OK, here's my latest cake from the Contemporary pastry team.
- When: March 3, 2019
- Where: California Gill
- Size: 6-inch
- Flavors: Vanilla cake with chocolate chips + layered chocolate ganache and peanut butter buttercream frosting.
- Price: 179 magical dollars

I wanted to surprise my friend with a California-themed cake including a lot of references to the Monterey/Central Coast area where she used to live, like a rocky coast with Cypress trees, an otter and California poppies.

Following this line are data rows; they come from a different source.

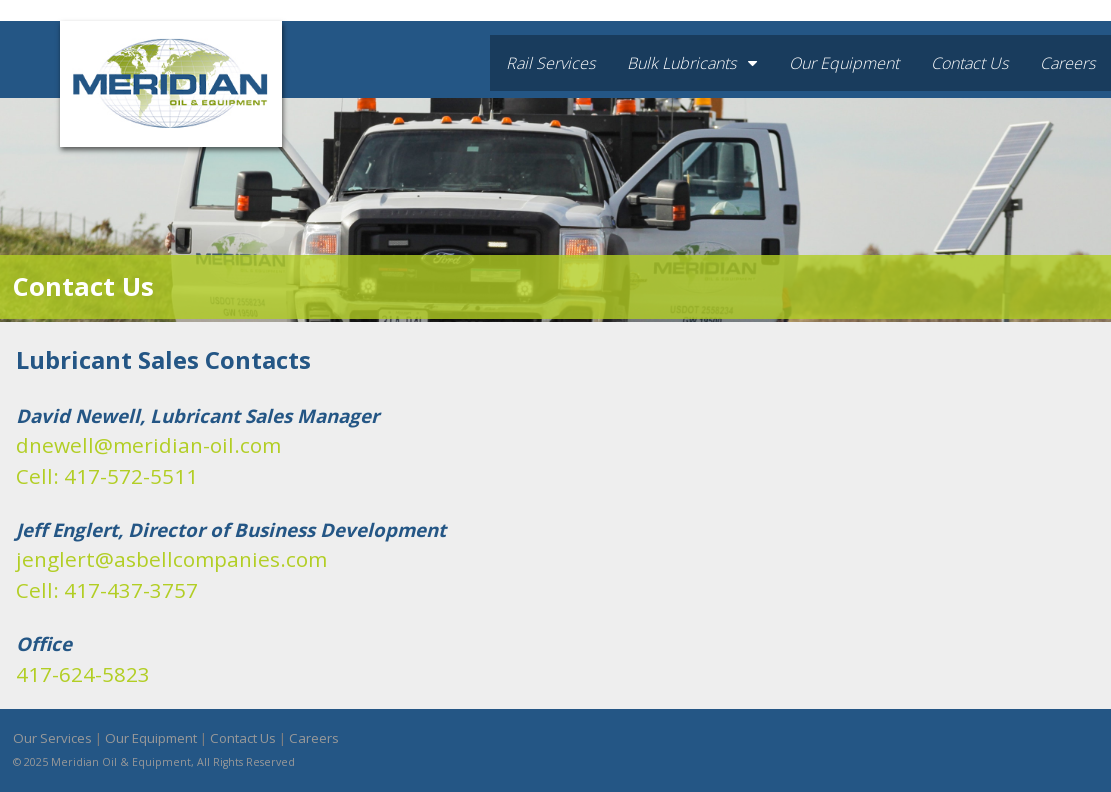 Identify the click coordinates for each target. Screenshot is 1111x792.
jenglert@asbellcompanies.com (171, 559)
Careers (1067, 63)
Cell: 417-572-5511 (107, 476)
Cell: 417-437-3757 (107, 590)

This is the inspiration pic my husband drew for me:
And these are the instructions I sent to the Contemporary's cake team in an email:
"
Size: 6 inches
Cake Flavor: Vanilla with chocolate chips
Cake Filling: Layered chocolate ganache and peanut butter
buttercream (not mousse)
Design: SEE ATTACHED PDF
- Cover cake in turquoise fondant extending down over the cake board and trimmed to look like a pool of water surrounding cake
- Jagged gray fondant rocks surrounding base of cake
- 3-D green Cypress trees encircling sides of cake (frosting, fondant or....? No screen prints, please!)
- Top covered with orange California poppies (made from sugar or fondant but not frosting).

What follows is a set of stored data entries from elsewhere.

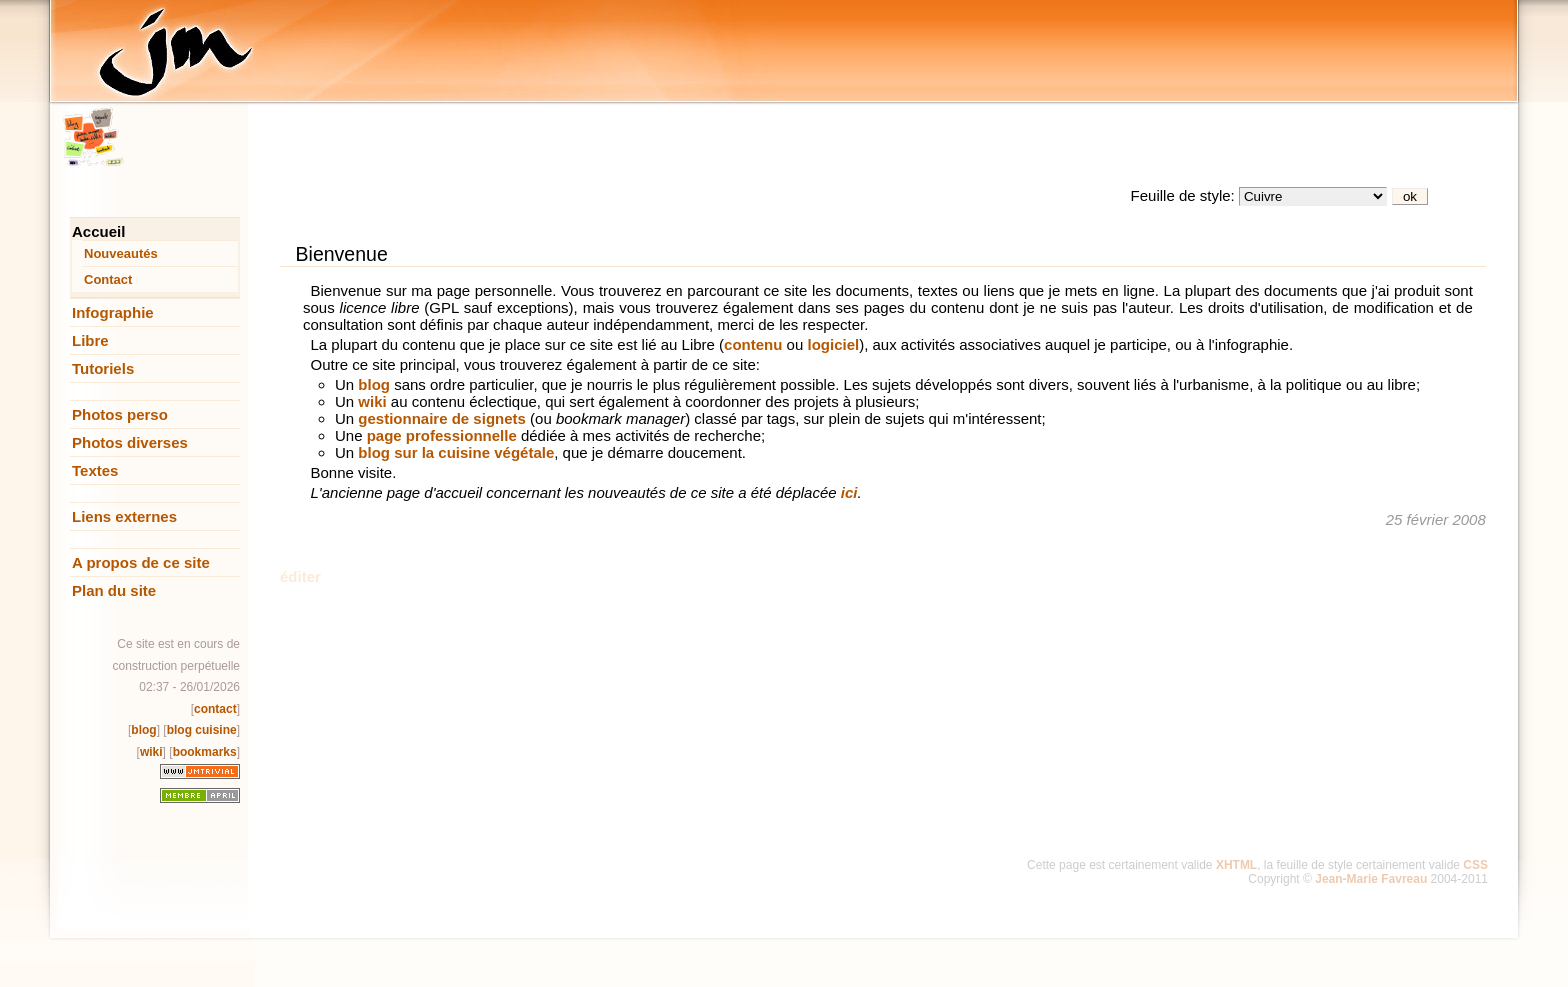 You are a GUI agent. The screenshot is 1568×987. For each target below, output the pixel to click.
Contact (108, 279)
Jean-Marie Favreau (1371, 879)
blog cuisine (202, 730)
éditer (300, 576)
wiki (151, 752)
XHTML (1236, 865)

- Brown fondant sea otter floating on his back on the 'pool' of fondant on the cake board, holding a shell. Little ripples in fondant to indicate motion."
Getting this cake made was like pulling teeth! Chef Brian is on some kind of hiatus, and the person I was working with couldn't or wouldn't understand what I wanted. First they said they couldn't sculpt an otter and that the only tree screen print they had was the Tree of Life (note that my PDF said "3-D trees" and my email instructions literally said "No screen prints" on the trees!).

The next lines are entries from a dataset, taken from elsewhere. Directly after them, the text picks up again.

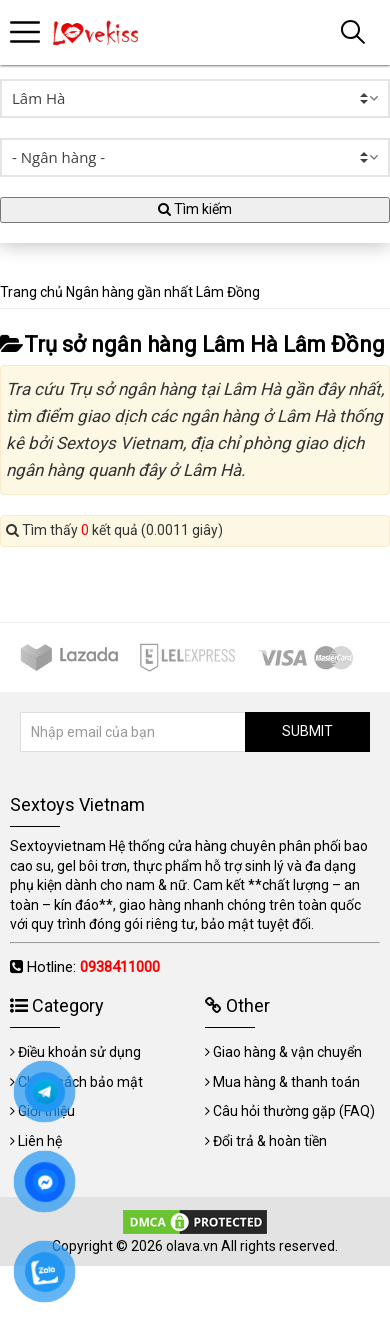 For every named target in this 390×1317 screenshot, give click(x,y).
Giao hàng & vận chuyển (287, 1052)
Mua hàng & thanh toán (286, 1082)
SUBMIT (307, 731)
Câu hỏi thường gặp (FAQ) (294, 1111)
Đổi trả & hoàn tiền (270, 1141)
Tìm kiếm (195, 209)
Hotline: (93, 967) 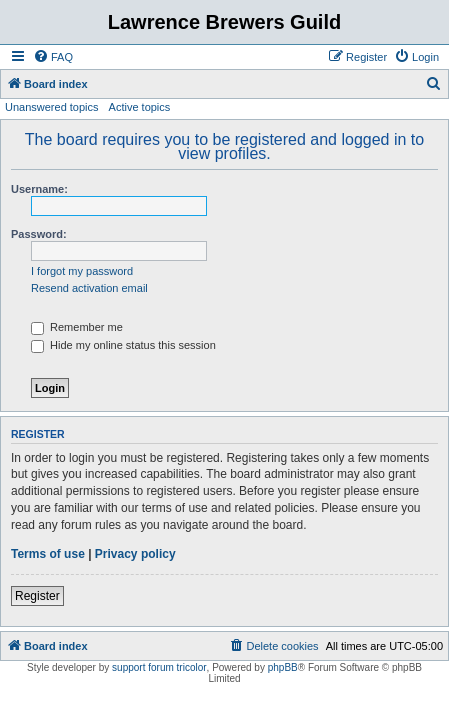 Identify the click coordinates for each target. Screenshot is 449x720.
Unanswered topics (52, 107)
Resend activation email (89, 288)
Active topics (140, 107)
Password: (39, 234)
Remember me (77, 327)
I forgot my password (82, 271)
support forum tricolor (159, 667)
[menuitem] (53, 57)
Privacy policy (135, 554)
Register (37, 596)
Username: (39, 189)
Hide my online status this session (123, 345)
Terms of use (48, 554)
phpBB (283, 667)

Then, magically, the otter and piped trees were OK and I was quoted $119 for a 6-inch cake, but the only sugar poppies they had were the red-and-black
Wizard of Oz kind. Which, of course, look nothing like orange California poppies. So I asked if they could paint the poppies orange. (A sort of reverse Queen of Hearts situation there!) Yes, but the centers would be black and it would cost $30.
Could they paint the centers orange too? Yes, but now the cake would be $179.
This is what I got:
I thought the otter was fabulous—very cute, and the detail on the shell was fantastic. The colors were nice and bright. The ripple of fondant extending over the cake board was exactly as I wanted it. And the cake was delicious! I was happy they'd used the peanut butter buttercream under the fondant too, instead of vanilla, and it tasted great.
I was a bit surprised that they'd casually tossed multicolored sprinkles around a cake that the requester clearly had a specific vision for based on her Type A instructions, but it didn't bug me too much.
Mostly, though I was shocked by how dinky my $179 cake was! Every other fancy fondant-covered cake I've had made—at the Contemporary and elsewhere—has been the tall, 4-layer kind. This was a stubby 2-layer cake like the ones you get at the grocery store. It threw off the proportions of the rocks and the trees too, so they didn't look as impressive as in inspiration image. I guess from now on I need to add "Four layers" to my rocket-schematic level of detail when I request a cake.
Fortunately, I happened to catch the Private Dining contact on a Saturday when we could have most of our 16-message correspondence over the course of one day, rather than several days or weeks. But considering that both my recent cake orders from the Yacht & Beach Club took one phone call apiece, required exactly zero begging/pleading, and turned out exactly how I wanted them, I don't think I'll be working with the Contemporary anytime soon if I can help it.